The age-old struggle to determine the identity of Egypt, whether Arab (Muslim or Christian), or Islamic, or Mediterranean (secular and African) is back.  With more than 10% of Egyptians being Coptic, the adherents of the first Christian Church, the Church of Alexandria, nervous about the new Parliament with 70% of its seats being occupied by adherents of political Islam, the struggle for Egypt's identity is destined to have international connotations.

As of January 25, 2011 when the flame of the Arab Spring jumping from Tunisia, where it started, to Egypt, Tahrir Square in Cairo hoisted a flag where the Crescent  and the Cross embraced.  But as the Revolution attained its immediate objective, the toppling of Mubarak which occurred on February 11, 2011, the super-organized Muslim Brotherhood stepped in.  The Governance void was filled by the Supreme Council of the Armed Forces (SCAF); a group, less tolerant of diversity, called the Salafis, came in from behind; and more than 36 other movements and political parties, mostly secularists, liberal and Nasserite, kept the revolutionary legitimacy alive through occupying Tahrir Square.

The collapse of the old regime, an extension of 60 years of military dictatorship, brought with its two clear and present dangers: a security void, and an economy in a free fall.

Scrambling for a modicum of order, and responding to the demand by millions for a democratic system of government, 70% of 53 million eligible voters cast their ballots in March 2012 for a new bi-cameral Parliament.  The two major Islamist parties, the Brotherhood and the Salafis, routed their secular opponents who now hold only 30% of parliamentary seats.  Al-Azhar's efforts to moderate that result, through its various declarations for inclusiveness, went largely unheeded.
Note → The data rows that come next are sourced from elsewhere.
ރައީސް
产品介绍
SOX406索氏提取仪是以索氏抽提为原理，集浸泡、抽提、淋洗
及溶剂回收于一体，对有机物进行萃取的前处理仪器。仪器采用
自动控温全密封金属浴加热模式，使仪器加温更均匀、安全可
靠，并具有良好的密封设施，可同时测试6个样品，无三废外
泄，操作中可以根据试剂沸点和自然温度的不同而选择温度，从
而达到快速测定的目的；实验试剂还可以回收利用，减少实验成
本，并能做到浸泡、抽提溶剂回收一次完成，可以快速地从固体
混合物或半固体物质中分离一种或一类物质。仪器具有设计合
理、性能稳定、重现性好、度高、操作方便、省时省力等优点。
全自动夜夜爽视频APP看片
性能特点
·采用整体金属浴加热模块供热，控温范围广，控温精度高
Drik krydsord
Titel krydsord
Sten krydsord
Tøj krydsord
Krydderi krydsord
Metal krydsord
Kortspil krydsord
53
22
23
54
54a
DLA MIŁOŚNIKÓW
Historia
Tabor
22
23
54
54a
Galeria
Looking at the source of legitimacy in the new Egypt, we find multiple and competing sources: for revolutionary legitimacy, we find it in Tahrir Square; for law and order executive governance, we find it in the SCAF; for the people's corporate will, we find it in Parliament; for the interpretation of laws enacted both during and after Mubarak, we find it in the Egyptian judiciary; for a constitutional sanction, we find it, not in a permanent Constitution which is yet to be drafted, but in a patch work of the old Constitution as amended in a plebiscite after January 25, 2011, and promulgated by SCAF.

It is in the temporariness of the constitutional design that we find the stuttering voice of the Egyptian Revolution.
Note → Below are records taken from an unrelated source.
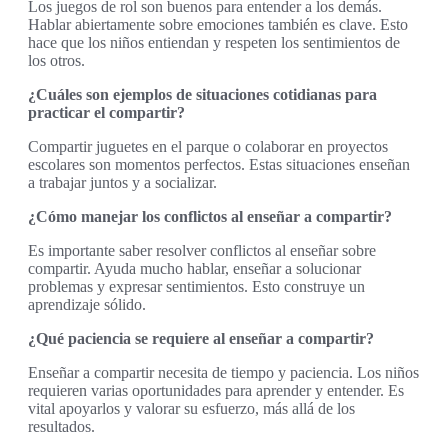
Los juegos de rol son buenos para entender a los demás.
Hablar abiertamente sobre emociones también es clave. Esto
hace que los niños entiendan y respeten los sentimientos de
los otros.
¿Cuáles son ejemplos de situaciones cotidianas para
practicar el compartir?
Compartir juguetes en el parque o colaborar en proyectos
escolares son momentos perfectos. Estas situaciones enseñan
a trabajar juntos y a socializar.
¿Cómo manejar los conflictos al enseñar a compartir?
Es importante saber resolver conflictos al enseñar sobre
compartir. Ayuda mucho hablar, enseñar a solucionar
problemas y expresar sentimientos. Esto construye un
aprendizaje sólido.
¿Qué paciencia se requiere al enseñar a compartir?
Enseñar a compartir necesita de tiempo y paciencia. Los niños
requieren varias oportunidades para aprender y entender. Es
vital apoyarlos y valorar su esfuerzo, más allá de los
resultados.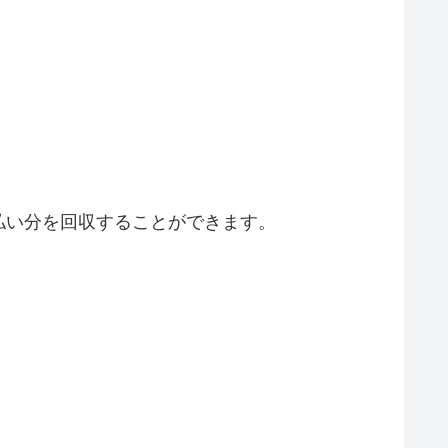
払い分を回収することができます。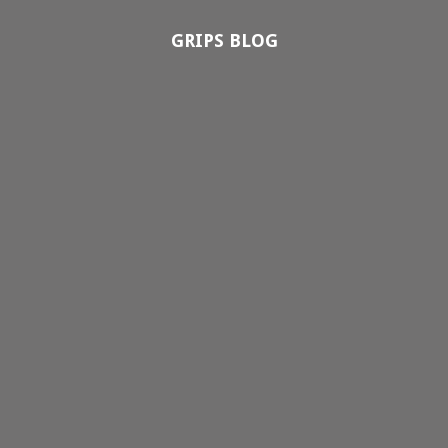
GRIPS BLOG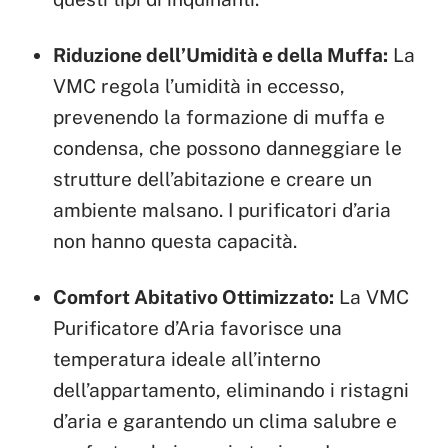
Riduzione dell’Umidità e della Muffa:
La
VMC regola l’umidità in eccesso,
prevenendo la formazione di muffa e
condensa, che possono danneggiare le
strutture dell’abitazione e creare un
ambiente malsano. I purificatori d’aria
non hanno questa capacità.
Comfort Abitativo Ottimizzato:
La VMC
Purificatore d’Aria favorisce una
temperatura ideale all’interno
dell’appartamento, eliminando i ristagni
d’aria e garantendo un clima salubre e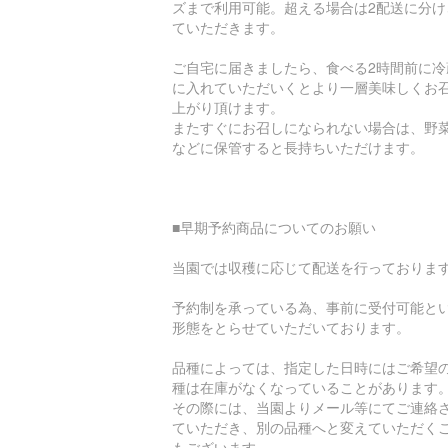
ズまで利用可能。超える場合は2配送に分け
ていただきます。
ご自宅に届きましたら、食べる2時間前に冷
に入れていただいくとより一層美味しくお
上がり頂けます。
またすぐにお召しになられない場合は、野
などに保管すると長持ちいただけます。
■早期予約商品についてのお願い
当園では収穫に応じて配送を行っておりま
予約制を承っている為、事前に受付可能と
形態をとらせていただいております。
品種によっては、指定した日時にはご希望
種は在庫がなくなっていることがあります
その際には、当園よりメール等にてご連絡
ていただき、別の品種へと変えていただく
もございます。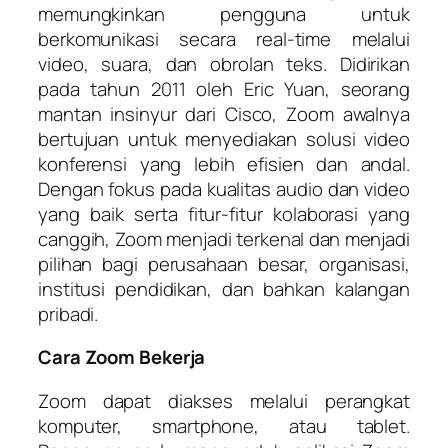
memungkinkan pengguna untuk
berkomunikasi secara real-time melalui
video, suara, dan obrolan teks. Didirikan
pada tahun 2011 oleh Eric Yuan, seorang
mantan insinyur dari Cisco, Zoom awalnya
bertujuan untuk menyediakan solusi video
konferensi yang lebih efisien dan andal.
Dengan fokus pada kualitas audio dan video
yang baik serta fitur-fitur kolaborasi yang
canggih, Zoom menjadi terkenal dan menjadi
pilihan bagi perusahaan besar, organisasi,
institusi pendidikan, dan bahkan kalangan
pribadi.
Cara Zoom Bekerja
Zoom dapat diakses melalui perangkat
komputer, smartphone, atau tablet.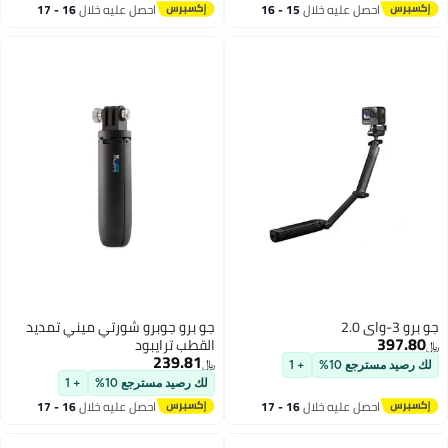
احصل عليه خلال
15 - 16
احصل عليه خلال
16 - 17
اغسطس
اغسطس
جو برو 3-واي 2.0
جو برو جوبرو شورتي ميني تمديد
397.80
القطب ترايبود
﷼‏
239.81
﷼‏
لك رصيد مسترجع 10%
+ 1
لك رصيد مسترجع 10%
+ 1
احصل عليه خلال
16 - 17
احصل عليه خلال
16 - 17
اغسطس
اغسطس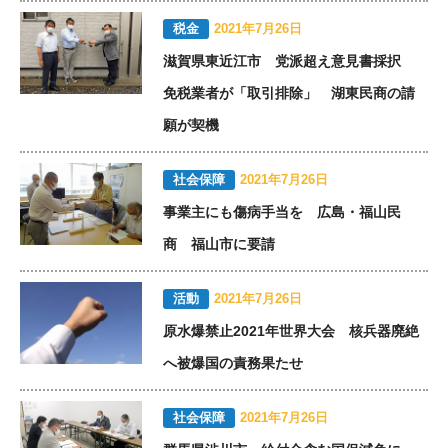
税金
2021年7月26日
滋賀県東近江市 党派超え意見書採択
免税業者が「取引排除」 湖東民商の請
願が契機
社会保障
2021年7月26日
事業主にも傷病手当を 広島・福山民
商 福山市に要請
活動
2021年7月26日
原水爆禁止2021年世界大会 核兵器廃絶
へ被爆国の責務果たせ
社会保障
2021年7月26日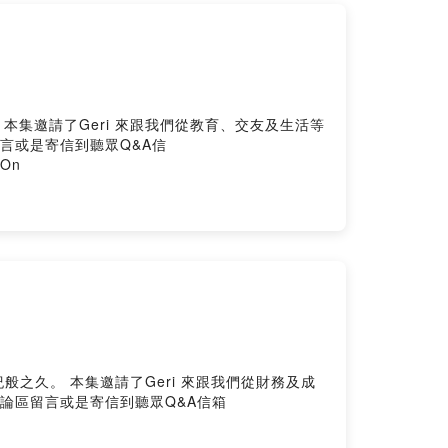
等
 SoundOn
我們從財務及成
n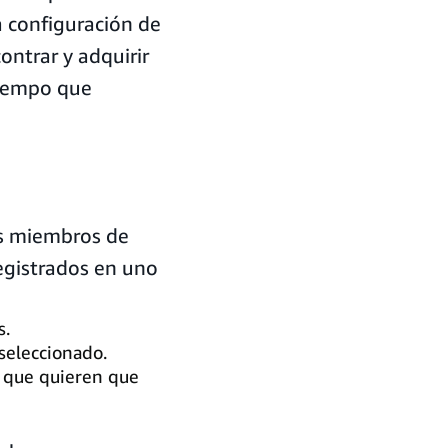
a configuración de
ontrar y adquirir
 tiempo que
tes miembros de
egistrados en uno
s.
 seleccionado.
s que quieren que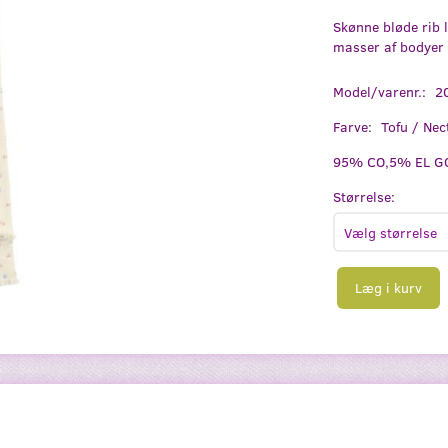
Skønne bløde rib 
masser af bodyer i
Model/varenr.:
2
Farve:
Tofu / Nec
95% CO,5% EL GO
Størrelse:
Læg i kurv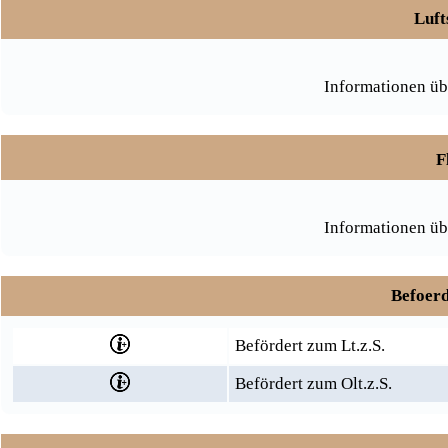
Luft
Informationen üb
F
Informationen üb
Befoerd
Befördert zum Lt.z.S.
Befördert zum Olt.z.S.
The body charged with drafting Egypt's, basic law is not yet set up.  Its prospective 100 membership is supposed to reflect all shades of Egyptian public opinion.  The role of Parliament , with its present Islamist majority, in the selection of the constituent assembly is the focus of secularist opposition. 
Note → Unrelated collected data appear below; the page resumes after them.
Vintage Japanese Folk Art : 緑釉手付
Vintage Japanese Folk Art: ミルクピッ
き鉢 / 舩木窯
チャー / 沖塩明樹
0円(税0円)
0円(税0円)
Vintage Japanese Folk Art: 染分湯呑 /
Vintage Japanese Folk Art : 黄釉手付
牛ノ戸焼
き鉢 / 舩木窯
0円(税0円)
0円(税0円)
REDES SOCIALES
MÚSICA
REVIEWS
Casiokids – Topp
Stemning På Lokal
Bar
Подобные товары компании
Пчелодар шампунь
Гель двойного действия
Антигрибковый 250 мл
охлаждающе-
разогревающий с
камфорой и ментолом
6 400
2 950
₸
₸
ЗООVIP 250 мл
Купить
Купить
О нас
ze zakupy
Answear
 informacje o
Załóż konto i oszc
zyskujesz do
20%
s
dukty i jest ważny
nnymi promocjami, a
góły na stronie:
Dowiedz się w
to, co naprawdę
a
The squabbling political parities were brought together by SCAF with a deadline for agreement on the standards for selection.  SCAF issued an ultimatum: if you do not agree on those standards, we shall re-promulgate the 1971 Constitution. Agreement was reached, but when Parliament, with its two chambers convened on June 12, twelve parties defected from the consensus on selection standards.

Why the lack of consensus?  The secularists felt that the Islamists in Parliament wanted to shape the constituent assembly in its Islamists image.  They declared that their withdrawal was due to the absence of a broad agreement guaranteeing that the new constitution, which shall be voted upon after a new President has been chosen, should be "balanced and expressive of all sectors and colors" of the Egyptian rainbow.  Even Dr. Muhammad El-Baradei, the first voice to oppose the Mubarak one-man rule, attacked the method of that selection describing it as "the burial of the Egyptian Revolution."

In the midst of that confusion, Egypt's Supreme Constitutional Court added its own dose: a review of the legitimacy of presidential elections in response to a challenge to Shafik being a run-off candidate.  This happened only two days before Egypt votes for selecting either Morsi; the Islamist, or Shafik, the Secularist!!

Coupled with the re-imposition of martial law by SCAF, that Court upheld the results of the run-off between those two personalities.  Stuttering goes the Egyptian Revolution forward to anoint a President whose constitutional powers are yet to be written.